[Saved data entries]
►

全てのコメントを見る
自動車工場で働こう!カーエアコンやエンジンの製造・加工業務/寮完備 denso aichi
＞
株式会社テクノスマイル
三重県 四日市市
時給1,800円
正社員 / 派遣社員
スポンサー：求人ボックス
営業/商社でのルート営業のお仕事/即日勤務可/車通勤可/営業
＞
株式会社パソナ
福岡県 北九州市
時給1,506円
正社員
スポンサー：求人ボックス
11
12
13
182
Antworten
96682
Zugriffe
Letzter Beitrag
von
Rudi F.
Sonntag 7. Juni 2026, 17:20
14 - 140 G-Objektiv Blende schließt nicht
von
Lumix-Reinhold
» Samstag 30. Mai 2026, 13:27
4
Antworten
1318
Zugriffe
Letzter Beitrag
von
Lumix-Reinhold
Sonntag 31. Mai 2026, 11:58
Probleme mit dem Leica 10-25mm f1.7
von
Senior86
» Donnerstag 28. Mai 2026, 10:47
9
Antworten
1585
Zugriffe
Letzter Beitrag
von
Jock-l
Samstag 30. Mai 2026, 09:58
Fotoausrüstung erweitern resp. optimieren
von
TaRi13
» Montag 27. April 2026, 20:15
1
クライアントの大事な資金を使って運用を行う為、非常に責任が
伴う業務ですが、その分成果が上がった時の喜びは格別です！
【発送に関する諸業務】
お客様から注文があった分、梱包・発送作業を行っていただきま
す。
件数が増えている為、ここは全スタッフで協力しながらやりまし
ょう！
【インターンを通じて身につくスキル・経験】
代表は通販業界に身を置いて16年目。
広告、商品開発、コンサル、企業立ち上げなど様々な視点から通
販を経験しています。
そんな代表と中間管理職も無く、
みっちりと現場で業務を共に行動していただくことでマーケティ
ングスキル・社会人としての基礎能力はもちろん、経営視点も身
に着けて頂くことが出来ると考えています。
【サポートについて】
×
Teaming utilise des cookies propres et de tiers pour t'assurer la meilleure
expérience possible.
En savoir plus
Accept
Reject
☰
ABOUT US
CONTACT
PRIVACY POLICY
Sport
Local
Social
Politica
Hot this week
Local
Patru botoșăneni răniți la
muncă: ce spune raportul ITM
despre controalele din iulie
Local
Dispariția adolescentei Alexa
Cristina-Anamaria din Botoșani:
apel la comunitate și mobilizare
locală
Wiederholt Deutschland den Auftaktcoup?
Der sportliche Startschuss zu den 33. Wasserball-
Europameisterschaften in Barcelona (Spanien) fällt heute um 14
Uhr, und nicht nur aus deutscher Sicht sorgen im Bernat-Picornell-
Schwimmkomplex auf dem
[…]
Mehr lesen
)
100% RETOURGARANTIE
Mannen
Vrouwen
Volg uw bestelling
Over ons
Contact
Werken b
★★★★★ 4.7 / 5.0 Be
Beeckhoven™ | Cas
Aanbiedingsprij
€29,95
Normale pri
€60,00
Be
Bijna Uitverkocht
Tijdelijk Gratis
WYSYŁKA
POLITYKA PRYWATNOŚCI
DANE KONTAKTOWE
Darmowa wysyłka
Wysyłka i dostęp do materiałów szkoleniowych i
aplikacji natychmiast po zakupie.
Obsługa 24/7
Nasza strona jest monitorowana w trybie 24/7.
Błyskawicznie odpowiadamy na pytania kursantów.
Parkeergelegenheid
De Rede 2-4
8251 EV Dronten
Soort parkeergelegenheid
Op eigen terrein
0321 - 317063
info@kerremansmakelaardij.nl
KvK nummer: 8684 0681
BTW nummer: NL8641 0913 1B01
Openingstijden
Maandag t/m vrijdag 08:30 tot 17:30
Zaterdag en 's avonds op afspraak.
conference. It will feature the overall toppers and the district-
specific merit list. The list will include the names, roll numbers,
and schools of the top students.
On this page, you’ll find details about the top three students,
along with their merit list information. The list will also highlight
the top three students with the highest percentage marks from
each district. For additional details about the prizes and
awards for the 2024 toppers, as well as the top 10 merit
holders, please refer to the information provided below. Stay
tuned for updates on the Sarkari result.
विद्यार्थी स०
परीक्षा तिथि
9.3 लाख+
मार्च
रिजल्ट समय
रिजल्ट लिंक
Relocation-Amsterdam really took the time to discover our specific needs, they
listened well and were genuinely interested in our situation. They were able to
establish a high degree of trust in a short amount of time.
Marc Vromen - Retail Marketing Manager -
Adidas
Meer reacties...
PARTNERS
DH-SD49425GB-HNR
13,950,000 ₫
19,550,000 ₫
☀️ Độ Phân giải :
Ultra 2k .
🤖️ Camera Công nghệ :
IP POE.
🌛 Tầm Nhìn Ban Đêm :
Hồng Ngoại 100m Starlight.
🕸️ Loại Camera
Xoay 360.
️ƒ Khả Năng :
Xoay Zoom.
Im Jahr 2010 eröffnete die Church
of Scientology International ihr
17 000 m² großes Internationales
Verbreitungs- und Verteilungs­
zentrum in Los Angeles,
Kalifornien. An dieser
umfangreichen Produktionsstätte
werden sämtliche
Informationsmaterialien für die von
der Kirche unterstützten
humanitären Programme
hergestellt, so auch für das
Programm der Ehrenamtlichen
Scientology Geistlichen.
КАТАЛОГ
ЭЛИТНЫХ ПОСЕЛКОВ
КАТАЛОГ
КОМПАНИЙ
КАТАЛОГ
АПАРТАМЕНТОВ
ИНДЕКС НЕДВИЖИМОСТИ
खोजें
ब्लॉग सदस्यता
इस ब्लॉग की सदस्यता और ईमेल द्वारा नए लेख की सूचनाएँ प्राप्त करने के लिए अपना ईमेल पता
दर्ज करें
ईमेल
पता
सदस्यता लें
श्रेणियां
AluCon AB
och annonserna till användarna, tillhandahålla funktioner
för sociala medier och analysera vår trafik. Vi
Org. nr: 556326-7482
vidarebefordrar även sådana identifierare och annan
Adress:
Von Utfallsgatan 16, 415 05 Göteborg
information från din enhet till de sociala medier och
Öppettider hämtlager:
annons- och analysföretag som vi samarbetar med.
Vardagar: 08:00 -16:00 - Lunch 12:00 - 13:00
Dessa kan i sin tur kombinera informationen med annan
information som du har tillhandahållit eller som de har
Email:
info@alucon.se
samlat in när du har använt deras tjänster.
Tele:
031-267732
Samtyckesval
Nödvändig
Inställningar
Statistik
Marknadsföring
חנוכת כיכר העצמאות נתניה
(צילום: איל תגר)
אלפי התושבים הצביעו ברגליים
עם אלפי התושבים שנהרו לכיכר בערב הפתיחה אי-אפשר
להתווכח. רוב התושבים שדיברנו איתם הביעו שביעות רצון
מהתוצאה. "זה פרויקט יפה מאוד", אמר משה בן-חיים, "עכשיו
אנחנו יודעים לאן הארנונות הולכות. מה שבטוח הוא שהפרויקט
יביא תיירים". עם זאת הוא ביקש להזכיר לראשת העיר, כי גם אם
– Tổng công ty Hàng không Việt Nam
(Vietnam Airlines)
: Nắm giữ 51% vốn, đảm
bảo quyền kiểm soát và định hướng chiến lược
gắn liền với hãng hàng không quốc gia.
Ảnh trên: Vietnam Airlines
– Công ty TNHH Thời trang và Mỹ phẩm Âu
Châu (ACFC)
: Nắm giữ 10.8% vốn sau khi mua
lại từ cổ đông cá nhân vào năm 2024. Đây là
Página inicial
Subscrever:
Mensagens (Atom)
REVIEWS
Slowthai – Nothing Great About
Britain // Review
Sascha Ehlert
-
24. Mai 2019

◄

A copy of each line in the data above that holds the string "התושבים" is needed.

אלפי התושבים הצביעו ברגליים
עם אלפי התושבים שנהרו לכיכר בערב הפתיחה אי-אפשר
להתווכח. רוב התושבים שדיברנו איתם הביעו שביעות רצון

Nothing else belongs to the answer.